* [What is expected]: Reproduce every record verbatim but drop the pictures.

━━━━━━━━

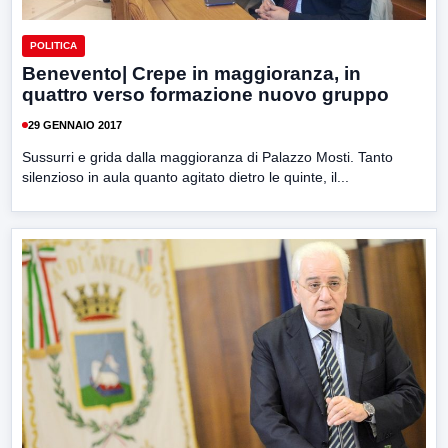
POLITICA
Benevento| Crepe in maggioranza, in
quattro verso formazione nuovo gruppo
29 GENNAIO 2017
Sussurri e grida dalla maggioranza di Palazzo Mosti. Tanto
silenzioso in aula quanto agitato dietro le quinte, il...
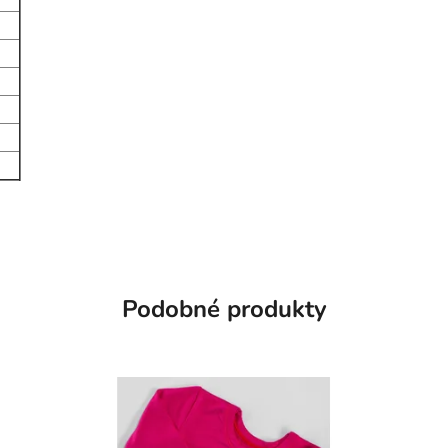
Podobné produkty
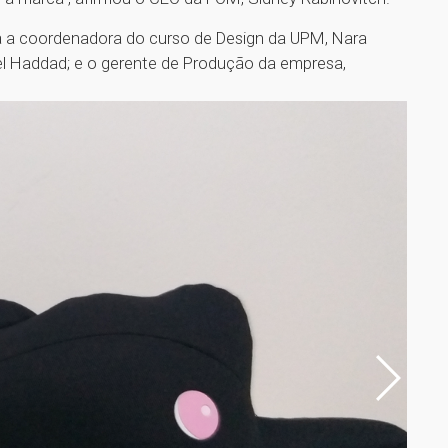
ra a coordenadora do curso de Design da UPM, Nara
l Haddad; e o gerente de Produção da empresa,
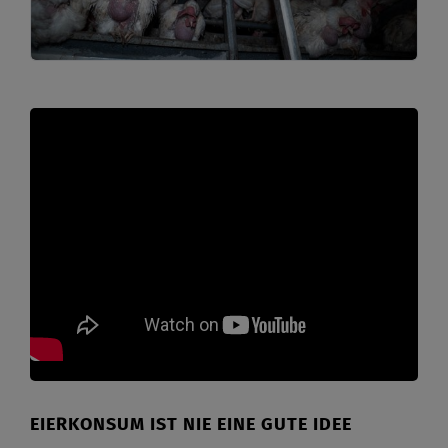
EIERKONSUM IST NIE EINE GUTE IDEE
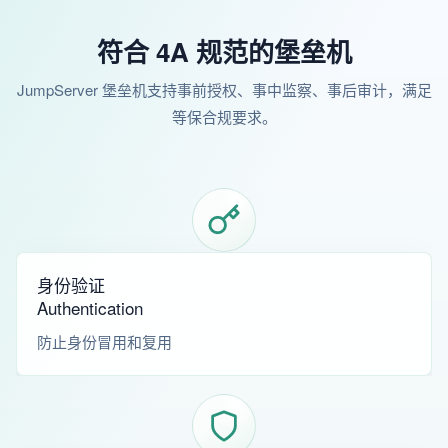
符合 4A 规范的堡垒机
JumpServer 堡垒机支持事前授权、事中监察、事后审计，满足
等保合规要求。
身份验证
Authentication
防止身份冒用和复用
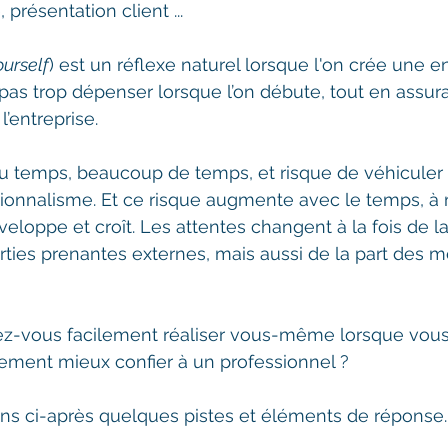
présentation client ... 
ourself
) est un réflexe naturel lorsque l'on crée une en
as trop dépenser lorsque l’on débute, tout en assura
’entreprise.
du temps, beaucoup de temps, et risque de véhiculer
onnalisme. Et ce risque augmente avec le temps, à
eloppe et croît. Les attentes changent à la fois de la
arties prenantes externes, mais aussi de la part des
ez-vous facilement réaliser vous-même lorsque vous
ement mieux confier à un professionnel ? 
s ci-après quelques pistes et éléments de réponse.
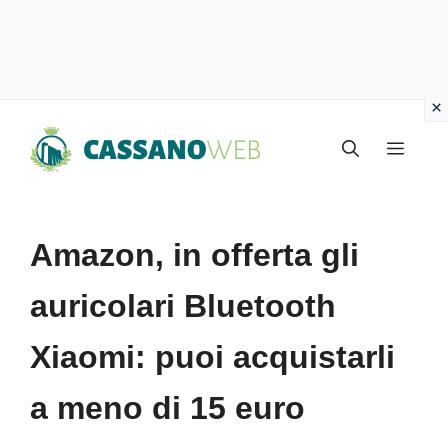
Vai
Menu
al
contenuto
Amazon, in offerta gli
auricolari Bluetooth
Xiaomi: puoi acquistarli
a meno di 15 euro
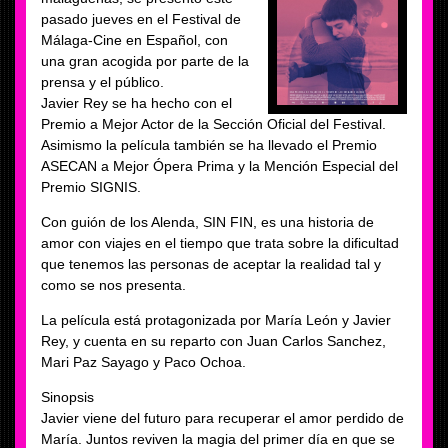
pasado jueves en el Festival de
Málaga-Cine en Español, con
una gran acogida por parte de la
prensa y el público.
Javier Rey se ha hecho con el
Premio a Mejor Actor de la Sección Oficial del Festival.
Asimismo la película también se ha llevado el Premio
ASECAN a Mejor Ópera Prima y la Mención Especial del
Premio SIGNIS.
Con guión de los Alenda, SIN FIN, es una historia de
amor con viajes en el tiempo que trata sobre la dificultad
que tenemos las personas de aceptar la realidad tal y
como se nos presenta.
La película está protagonizada por María León y Javier
Rey, y cuenta en su reparto con Juan Carlos Sanchez,
Mari Paz Sayago y Paco Ochoa.
Sinopsis
Javier viene del futuro para recuperar el amor perdido de
María. Juntos reviven la magia del primer día en que se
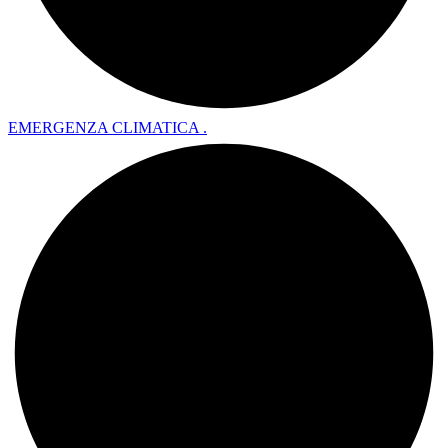
EMERGENZA CLIMATICA .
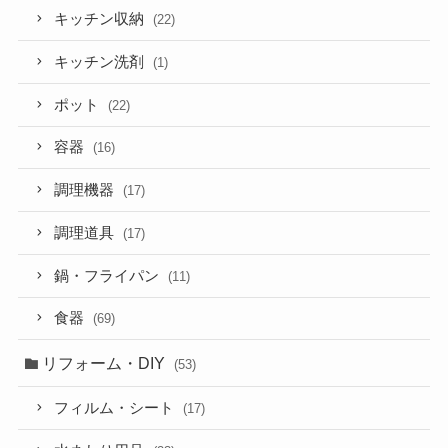
キッチン収納
(22)
キッチン洗剤
(1)
ポット
(22)
容器
(16)
調理機器
(17)
調理道具
(17)
鍋・フライパン
(11)
食器
(69)
リフォーム・DIY
(53)
フィルム・シート
(17)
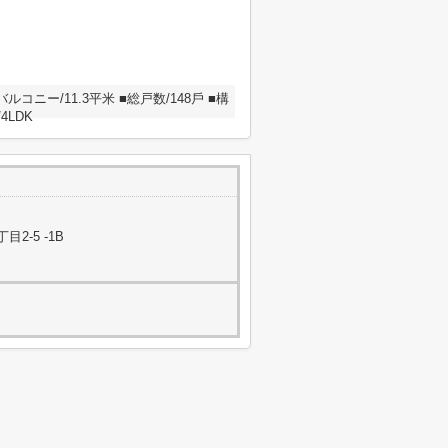
ルコニー/11.3平米 ■総戸数/148⼾ ■構
4LDK
-5 -1B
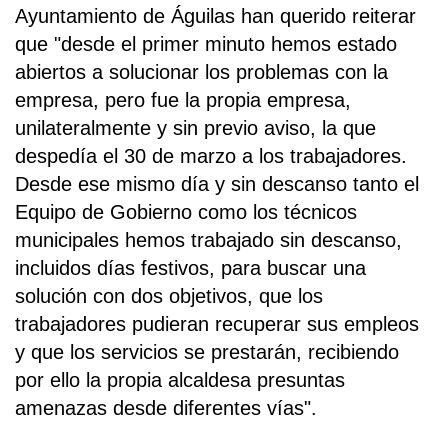
Ayuntamiento de Águilas han querido reiterar
que "desde el primer minuto hemos estado
abiertos a solucionar los problemas con la
empresa, pero fue la propia empresa,
unilateralmente y sin previo aviso, la que
despedía el 30 de marzo a los trabajadores.
Desde ese mismo día y sin descanso tanto el
Equipo de Gobierno como los técnicos
municipales hemos trabajado sin descanso,
incluidos días festivos, para buscar una
solución con dos objetivos, que los
trabajadores pudieran recuperar sus empleos
y que los servicios se prestarán, recibiendo
por ello la propia alcaldesa presuntas
amenazas desde diferentes vías".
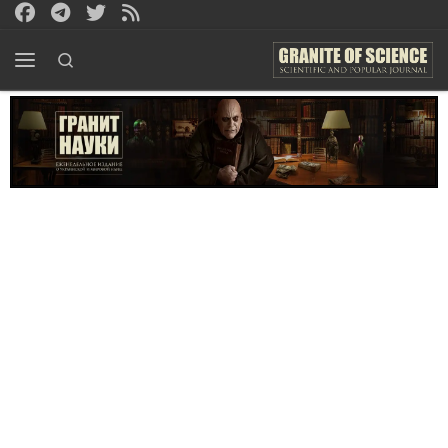
Перейти к содержимому
Search
Меню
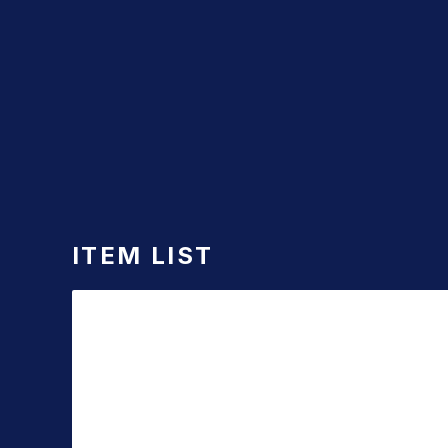
ITEM LIST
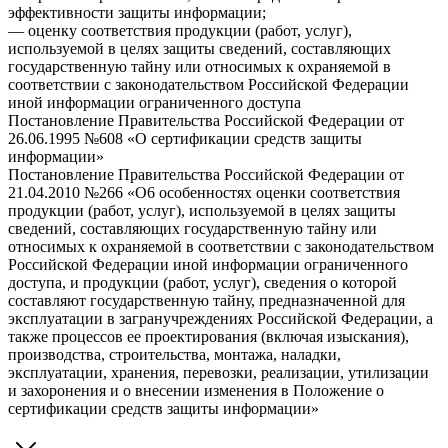
эффективности защиты информации;
— оценку соответствия продукции (работ, услуг),
используемой в целях защиты сведений, составляющих
государственную тайну или относимых к охраняемой в
соответствии с законодательством Российской Федерации
иной информации ограниченного доступа
Постановление Правительства Российской Федерации от
26.06.1995 №608 «О сертификации средств защиты
информации»
Постановление Правительства Российской Федерации от
21.04.2010 №266 «О6 особенностях оценки соответствия
продукции (работ, услуг), используемой в целях защиты
сведений, составляющих государственную тайну или
относимых к охраняемой в соответствии с законодательством
Российской Федерации иной информации ограниченного
доступа, и продукции (работ, услуг), сведения о которой
составляют государственную тайну, предназначенной для
эксплуатации в загранучреждениях Российской Федерации, а
также процессов ее проектирования (включая изыскания),
производства, строительства, монтажа, наладки,
эксплуатации, хранения, перевозки, реализации, утилизации
и захоронения и о внесении изменения в Положение о
сертификации средств защиты информации»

━━━━━━━━

* [Result below]:
POLITICA
Benevento| Crepe in maggioranza, in
quattro verso formazione nuovo gruppo
29 GENNAIO 2017
Sussurri e grida dalla maggioranza di Palazzo Mosti. Tanto
silenzioso in aula quanto agitato dietro le quinte, il...
Podobné produkty
ra a coordenadora do curso de Design da UPM, Nara
l Haddad; e o gerente de Produção da empresa,
EIERKONSUM IST NIE EINE GUTE IDEE
符合 4A 规范的堡垒机
JumpServer 堡垒机支持事前授权、事中监察、事后审计，满足
等保合规要求。
身份验证
Authentication
防止身份冒用和复用
présentation client ... 
ourself
) est un réflexe naturel lorsque l'on crée une en
as trop dépenser lorsque l’on débute, tout en assura
’entreprise.
du temps, beaucoup de temps, et risque de véhiculer
onnalisme. Et ce risque augmente avec le temps, à
eloppe et croît. Les attentes changent à la fois de la
arties prenantes externes, mais aussi de la part des
ez-vous facilement réaliser vous-même lorsque vous
ement mieux confier à un professionnel ? 
s ci-après quelques pistes et éléments de réponse.
Vai
Menu
al
contenuto
Amazon, in offerta gli
auricolari Bluetooth
Xiaomi: puoi acquistarli
a meno di 15 euro
pasado jueves en el Festival de
Málaga-Cine en Español, con
una gran acogida por parte de la
prensa y el público.
Javier Rey se ha hecho con el
Premio a Mejor Actor de la Sección Oficial del Festival.
Asimismo la película también se ha llevado el Premio
ASECAN a Mejor Ópera Prima y la Mención Especial del
Premio SIGNIS.
Con guión de los Alenda, SIN FIN, es una historia de
amor con viajes en el tiempo que trata sobre la dificultad
que tenemos las personas de aceptar la realidad tal y
como se nos presenta.
La película está protagonizada por María León y Javier
Rey, y cuenta en su reparto con Juan Carlos Sanchez,
Mari Paz Sayago y Paco Ochoa.
Sinopsis
Javier viene del futuro para recuperar el amor perdido de
María. Juntos reviven la magia del primer día en que se
EMERGENZA CLIMATICA .
キッチン収納
(22)
キッチン洗剤
(1)
ポット
(22)
容器
(16)
調理機器
(17)
調理道具
(17)
鍋・フライパン
(11)
食器
(69)
リフォーム・DIY
(53)
フィルム・シート
(17)
ルコニー/11.3平米 ■総戸数/148⼾ ■構
4LDK
-5 -1B
Ayuntamiento de Águilas han querido reiterar
que "desde el primer minuto hemos estado
abiertos a solucionar los problemas con la
empresa, pero fue la propia empresa,
unilateralmente y sin previo aviso, la que
despedía el 30 de marzo a los trabajadores.
Desde ese mismo día y sin descanso tanto el
Equipo de Gobierno como los técnicos
municipales hemos trabajado sin descanso,
incluidos días festivos, para buscar una
solución con dos objetivos, que los
trabajadores pudieran recuperar sus empleos
y que los servicios se prestarán, recibiendo
por ello la propia alcaldesa presuntas
amenazas desde diferentes vías".
Перейти к содержимому
Search
Меню
ITEM LIST
эффективности защиты информации;
— оценку соответствия продукции (работ, услуг),
используемой в целях защиты сведений, составляющих
государственную тайну или относимых к охраняемой в
соответствии с законодательством Российской Федерации
иной информации ограниченного доступа
Постановление Правительства Российской Федерации от
26.06.1995 №608 «О сертификации средств защиты
информации»
Постановление Правительства Российской Федерации от
21.04.2010 №266 «О6 особенностях оценки соответствия
продукции (работ, услуг), используемой в целях защиты
сведений, составляющих государственную тайну или
относимых к охраняемой в соответствии с законодательством
Российской Федерации иной информации ограниченного
доступа, и продукции (работ, услуг), сведения о которой
составляют государственную тайну, предназначенной для
эксплуатации в загранучреждениях Российской Федерации, а
также процессов ее проектирования (включая изыскания),
производства, строительства, монтажа, наладки,
эксплуатации, хранения, перевозки, реализации, утилизации
и захоронения и о внесении изменения в Положение о
сертификации средств защиты информации»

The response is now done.